- [MATERIAL FOR THE TASK]:
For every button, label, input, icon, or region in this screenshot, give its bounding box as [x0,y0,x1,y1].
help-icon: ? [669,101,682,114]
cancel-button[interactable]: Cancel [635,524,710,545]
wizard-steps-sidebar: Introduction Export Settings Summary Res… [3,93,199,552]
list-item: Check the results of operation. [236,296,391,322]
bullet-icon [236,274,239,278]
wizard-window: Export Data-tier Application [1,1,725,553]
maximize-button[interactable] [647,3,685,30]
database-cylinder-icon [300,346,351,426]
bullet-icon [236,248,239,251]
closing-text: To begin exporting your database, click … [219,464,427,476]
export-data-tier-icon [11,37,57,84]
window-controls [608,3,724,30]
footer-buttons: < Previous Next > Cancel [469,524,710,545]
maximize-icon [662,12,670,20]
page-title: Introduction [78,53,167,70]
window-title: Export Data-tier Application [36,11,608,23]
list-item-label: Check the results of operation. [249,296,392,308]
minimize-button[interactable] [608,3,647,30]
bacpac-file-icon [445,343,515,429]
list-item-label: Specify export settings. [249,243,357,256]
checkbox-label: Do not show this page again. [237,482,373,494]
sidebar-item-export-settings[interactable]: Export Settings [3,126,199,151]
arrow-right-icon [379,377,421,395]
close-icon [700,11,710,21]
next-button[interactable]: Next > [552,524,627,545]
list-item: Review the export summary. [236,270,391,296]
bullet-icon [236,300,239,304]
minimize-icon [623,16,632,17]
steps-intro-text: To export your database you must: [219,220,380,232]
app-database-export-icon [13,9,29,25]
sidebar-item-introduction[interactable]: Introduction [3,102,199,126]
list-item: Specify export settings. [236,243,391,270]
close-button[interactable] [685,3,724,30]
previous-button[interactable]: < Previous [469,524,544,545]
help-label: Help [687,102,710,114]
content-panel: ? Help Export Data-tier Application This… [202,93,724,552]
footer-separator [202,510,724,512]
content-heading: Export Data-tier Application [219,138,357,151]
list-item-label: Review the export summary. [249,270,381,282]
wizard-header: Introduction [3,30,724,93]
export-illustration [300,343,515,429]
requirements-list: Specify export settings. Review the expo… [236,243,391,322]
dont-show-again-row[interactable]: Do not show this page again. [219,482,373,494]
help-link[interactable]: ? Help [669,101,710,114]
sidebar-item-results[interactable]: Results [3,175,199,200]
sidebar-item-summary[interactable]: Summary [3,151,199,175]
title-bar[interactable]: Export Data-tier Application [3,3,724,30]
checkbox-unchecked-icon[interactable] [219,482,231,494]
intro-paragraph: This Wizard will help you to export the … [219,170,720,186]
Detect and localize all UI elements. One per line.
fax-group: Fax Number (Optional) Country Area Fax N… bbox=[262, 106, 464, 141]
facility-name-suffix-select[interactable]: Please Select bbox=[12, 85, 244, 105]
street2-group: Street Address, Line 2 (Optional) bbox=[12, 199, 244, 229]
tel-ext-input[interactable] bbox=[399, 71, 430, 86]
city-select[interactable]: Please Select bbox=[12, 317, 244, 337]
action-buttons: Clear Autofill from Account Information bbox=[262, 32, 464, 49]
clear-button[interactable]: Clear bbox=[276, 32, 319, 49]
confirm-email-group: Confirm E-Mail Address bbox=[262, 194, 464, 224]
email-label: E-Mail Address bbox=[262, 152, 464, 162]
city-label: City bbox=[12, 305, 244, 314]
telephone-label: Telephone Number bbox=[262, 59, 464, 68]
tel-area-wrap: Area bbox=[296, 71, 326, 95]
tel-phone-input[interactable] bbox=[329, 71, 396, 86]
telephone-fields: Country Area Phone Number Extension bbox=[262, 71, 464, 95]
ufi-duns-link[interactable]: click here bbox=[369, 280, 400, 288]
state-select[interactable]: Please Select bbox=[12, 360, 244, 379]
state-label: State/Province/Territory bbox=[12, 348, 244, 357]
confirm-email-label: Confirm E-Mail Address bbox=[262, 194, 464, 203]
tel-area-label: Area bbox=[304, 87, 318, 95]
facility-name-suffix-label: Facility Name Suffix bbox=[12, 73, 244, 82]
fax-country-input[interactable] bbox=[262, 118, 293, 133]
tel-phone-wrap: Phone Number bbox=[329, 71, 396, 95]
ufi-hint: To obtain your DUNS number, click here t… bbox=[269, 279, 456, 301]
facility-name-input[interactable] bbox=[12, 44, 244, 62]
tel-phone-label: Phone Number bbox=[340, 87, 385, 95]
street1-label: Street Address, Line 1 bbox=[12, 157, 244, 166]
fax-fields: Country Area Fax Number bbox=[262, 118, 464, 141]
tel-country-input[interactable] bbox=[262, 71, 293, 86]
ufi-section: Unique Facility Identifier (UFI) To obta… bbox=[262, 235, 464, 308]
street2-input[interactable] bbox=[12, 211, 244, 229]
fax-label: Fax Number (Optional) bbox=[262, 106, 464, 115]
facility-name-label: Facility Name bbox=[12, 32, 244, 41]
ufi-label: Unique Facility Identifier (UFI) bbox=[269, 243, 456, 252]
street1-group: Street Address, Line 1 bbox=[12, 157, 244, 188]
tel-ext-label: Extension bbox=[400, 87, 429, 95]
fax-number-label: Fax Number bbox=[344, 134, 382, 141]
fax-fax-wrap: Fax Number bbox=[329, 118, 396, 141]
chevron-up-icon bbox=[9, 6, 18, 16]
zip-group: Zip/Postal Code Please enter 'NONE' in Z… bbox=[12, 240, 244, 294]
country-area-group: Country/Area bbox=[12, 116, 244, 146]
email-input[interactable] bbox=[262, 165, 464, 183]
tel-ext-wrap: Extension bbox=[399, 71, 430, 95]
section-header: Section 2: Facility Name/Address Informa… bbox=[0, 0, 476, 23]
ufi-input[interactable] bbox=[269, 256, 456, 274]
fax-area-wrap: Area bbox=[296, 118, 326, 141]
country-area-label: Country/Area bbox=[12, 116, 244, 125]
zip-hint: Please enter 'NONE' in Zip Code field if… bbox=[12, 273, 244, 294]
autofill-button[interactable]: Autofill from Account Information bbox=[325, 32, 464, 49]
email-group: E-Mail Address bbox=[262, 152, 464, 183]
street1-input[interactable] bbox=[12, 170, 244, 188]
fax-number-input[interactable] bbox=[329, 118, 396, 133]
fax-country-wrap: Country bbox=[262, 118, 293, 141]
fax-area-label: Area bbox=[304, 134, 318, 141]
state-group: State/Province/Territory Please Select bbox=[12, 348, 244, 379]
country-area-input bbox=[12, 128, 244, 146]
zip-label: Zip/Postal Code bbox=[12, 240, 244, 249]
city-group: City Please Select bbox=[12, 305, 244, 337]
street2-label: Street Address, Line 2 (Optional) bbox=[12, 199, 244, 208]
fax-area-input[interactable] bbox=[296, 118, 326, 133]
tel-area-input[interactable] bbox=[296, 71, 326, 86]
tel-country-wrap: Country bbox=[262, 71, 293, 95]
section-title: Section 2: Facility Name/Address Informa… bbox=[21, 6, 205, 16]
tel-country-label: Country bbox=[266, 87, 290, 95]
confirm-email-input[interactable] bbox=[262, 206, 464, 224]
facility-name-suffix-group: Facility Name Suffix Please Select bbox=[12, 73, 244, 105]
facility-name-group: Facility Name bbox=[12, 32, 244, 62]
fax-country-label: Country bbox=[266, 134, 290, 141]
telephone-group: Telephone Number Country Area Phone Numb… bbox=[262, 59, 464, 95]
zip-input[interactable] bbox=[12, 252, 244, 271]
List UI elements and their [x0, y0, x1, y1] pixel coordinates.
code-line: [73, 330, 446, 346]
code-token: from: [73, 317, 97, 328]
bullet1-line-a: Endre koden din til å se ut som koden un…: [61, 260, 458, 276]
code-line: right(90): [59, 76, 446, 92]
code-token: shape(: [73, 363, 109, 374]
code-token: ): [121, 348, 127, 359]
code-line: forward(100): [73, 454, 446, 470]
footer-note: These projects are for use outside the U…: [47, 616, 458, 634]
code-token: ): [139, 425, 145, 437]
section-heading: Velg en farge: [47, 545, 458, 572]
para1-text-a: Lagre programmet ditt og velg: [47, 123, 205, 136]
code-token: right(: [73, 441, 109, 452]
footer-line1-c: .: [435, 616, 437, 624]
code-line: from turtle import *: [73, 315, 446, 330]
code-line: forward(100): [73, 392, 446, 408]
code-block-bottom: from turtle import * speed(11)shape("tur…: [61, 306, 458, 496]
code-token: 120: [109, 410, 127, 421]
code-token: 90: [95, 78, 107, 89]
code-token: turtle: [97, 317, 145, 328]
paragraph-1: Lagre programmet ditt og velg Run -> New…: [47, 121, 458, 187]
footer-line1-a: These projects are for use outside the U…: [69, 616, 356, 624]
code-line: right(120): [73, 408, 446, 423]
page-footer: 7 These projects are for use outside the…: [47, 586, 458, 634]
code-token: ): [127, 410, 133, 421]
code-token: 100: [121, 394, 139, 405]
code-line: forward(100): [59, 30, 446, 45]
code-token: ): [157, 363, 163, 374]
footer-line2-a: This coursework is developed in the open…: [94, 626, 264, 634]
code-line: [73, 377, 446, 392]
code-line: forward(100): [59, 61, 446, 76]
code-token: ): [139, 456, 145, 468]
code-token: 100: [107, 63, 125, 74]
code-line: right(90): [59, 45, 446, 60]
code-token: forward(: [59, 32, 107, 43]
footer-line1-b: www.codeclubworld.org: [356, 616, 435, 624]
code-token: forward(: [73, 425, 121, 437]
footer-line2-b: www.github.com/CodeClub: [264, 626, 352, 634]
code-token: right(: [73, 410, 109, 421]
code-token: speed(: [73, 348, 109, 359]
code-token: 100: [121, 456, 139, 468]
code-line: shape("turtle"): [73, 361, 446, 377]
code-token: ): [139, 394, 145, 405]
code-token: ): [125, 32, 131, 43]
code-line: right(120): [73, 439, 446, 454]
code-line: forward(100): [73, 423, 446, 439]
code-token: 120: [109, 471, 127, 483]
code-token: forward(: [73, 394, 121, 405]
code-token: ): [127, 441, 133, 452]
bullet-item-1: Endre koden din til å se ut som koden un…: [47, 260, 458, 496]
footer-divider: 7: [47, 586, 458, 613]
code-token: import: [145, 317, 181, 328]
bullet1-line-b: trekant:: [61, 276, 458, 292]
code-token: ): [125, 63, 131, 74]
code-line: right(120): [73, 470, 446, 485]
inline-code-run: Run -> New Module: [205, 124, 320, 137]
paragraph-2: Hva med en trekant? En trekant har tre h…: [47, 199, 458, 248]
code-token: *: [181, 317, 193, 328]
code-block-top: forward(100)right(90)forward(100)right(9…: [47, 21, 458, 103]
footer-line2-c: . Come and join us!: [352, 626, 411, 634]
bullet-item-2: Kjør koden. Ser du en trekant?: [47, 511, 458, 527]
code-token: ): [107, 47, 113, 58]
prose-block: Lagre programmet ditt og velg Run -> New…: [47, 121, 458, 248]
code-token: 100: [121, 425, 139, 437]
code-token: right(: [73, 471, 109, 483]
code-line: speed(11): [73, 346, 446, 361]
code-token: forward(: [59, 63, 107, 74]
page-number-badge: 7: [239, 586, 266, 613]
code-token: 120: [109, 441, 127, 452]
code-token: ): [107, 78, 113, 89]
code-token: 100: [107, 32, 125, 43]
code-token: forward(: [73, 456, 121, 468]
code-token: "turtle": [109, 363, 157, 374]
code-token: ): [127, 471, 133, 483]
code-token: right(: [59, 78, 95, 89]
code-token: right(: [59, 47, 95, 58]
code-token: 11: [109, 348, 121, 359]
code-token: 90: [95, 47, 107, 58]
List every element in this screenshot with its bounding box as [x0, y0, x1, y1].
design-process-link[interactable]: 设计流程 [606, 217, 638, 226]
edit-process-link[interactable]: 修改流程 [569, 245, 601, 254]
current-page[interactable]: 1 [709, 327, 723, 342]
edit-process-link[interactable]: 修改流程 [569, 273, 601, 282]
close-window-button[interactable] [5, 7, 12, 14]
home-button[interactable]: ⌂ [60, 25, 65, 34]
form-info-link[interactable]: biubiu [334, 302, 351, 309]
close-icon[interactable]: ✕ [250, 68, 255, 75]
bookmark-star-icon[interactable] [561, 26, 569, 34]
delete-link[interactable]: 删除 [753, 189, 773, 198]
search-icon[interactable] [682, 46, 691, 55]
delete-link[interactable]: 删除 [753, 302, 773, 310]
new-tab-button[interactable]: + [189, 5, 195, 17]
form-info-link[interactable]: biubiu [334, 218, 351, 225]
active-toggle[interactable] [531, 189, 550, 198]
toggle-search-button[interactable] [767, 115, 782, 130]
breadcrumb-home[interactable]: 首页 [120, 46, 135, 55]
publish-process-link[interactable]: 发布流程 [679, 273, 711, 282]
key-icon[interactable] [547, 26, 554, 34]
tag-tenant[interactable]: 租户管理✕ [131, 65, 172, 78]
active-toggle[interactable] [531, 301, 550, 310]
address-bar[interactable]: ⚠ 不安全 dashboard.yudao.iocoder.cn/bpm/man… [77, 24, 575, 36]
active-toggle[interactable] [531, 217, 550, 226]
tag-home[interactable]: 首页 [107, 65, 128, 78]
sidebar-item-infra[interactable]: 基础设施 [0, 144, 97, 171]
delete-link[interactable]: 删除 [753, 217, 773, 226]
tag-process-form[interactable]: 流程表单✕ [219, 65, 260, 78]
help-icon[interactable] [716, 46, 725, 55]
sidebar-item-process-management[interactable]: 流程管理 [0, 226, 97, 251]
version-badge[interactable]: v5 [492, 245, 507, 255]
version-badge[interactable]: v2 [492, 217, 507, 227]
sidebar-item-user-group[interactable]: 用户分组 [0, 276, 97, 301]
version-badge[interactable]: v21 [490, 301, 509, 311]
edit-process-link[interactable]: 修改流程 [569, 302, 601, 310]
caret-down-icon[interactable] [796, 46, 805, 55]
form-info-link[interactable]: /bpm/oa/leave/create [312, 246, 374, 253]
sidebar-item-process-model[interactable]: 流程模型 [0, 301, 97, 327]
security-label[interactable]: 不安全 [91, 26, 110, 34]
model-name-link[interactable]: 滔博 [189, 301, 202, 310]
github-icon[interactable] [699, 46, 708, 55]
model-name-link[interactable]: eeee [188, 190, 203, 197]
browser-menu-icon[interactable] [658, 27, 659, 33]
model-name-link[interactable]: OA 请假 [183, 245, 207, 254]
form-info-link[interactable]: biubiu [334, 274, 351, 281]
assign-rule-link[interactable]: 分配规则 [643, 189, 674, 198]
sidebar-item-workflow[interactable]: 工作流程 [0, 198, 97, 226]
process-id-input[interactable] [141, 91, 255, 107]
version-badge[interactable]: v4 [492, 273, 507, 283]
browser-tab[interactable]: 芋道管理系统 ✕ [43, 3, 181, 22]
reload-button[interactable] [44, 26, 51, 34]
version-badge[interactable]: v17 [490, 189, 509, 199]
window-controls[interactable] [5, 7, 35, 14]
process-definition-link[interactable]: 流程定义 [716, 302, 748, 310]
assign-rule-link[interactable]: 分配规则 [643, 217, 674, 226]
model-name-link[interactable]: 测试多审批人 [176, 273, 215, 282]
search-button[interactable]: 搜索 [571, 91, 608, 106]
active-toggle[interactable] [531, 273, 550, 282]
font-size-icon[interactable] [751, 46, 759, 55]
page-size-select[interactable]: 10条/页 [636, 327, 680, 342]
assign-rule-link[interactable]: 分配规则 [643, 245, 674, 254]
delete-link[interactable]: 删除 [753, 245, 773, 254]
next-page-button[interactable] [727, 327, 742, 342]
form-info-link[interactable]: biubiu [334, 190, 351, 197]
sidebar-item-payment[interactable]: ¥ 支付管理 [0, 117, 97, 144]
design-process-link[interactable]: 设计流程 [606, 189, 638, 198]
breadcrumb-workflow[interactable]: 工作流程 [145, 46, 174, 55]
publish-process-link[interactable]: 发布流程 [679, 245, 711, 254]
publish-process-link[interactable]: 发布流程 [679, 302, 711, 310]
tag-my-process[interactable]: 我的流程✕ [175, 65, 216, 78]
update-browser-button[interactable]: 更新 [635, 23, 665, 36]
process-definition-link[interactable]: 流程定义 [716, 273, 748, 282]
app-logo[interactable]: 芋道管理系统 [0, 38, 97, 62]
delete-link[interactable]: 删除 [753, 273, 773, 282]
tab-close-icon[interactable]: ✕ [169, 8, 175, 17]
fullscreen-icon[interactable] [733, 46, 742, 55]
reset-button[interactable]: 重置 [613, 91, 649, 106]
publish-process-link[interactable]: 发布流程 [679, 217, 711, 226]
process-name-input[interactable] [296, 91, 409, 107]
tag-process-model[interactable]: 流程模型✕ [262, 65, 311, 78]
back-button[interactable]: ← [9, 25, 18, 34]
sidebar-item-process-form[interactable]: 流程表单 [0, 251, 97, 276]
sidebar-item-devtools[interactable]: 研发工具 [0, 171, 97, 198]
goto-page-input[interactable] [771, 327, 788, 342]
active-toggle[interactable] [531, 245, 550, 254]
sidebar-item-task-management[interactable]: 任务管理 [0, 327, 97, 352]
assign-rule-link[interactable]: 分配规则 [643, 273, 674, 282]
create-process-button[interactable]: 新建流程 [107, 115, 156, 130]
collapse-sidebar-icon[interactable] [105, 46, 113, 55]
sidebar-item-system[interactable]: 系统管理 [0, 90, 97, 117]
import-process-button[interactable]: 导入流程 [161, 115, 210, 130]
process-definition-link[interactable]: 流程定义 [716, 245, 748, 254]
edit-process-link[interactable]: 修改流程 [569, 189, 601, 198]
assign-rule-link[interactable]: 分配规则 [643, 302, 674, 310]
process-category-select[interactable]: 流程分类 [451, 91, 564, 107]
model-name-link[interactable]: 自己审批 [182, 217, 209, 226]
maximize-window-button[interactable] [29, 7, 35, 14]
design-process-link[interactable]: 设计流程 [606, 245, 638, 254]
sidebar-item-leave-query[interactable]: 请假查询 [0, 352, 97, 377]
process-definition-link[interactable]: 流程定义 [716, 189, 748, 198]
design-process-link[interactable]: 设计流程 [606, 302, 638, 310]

- [EXERCISE REQUIREMENTS]:
Find the word "model" in the listing above, then copy each line where it turns up.

- [REPLY TO THE TASK]:
sidebar-item-process-model[interactable]: 流程模型 [0, 301, 97, 327]
model-name-link[interactable]: 滔博 [189, 301, 202, 310]
model-name-link[interactable]: eeee [188, 190, 203, 197]
model-name-link[interactable]: OA 请假 [183, 245, 207, 254]
model-name-link[interactable]: 测试多审批人 [176, 273, 215, 282]
tag-process-model[interactable]: 流程模型✕ [262, 65, 311, 78]
model-name-link[interactable]: 自己审批 [182, 217, 209, 226]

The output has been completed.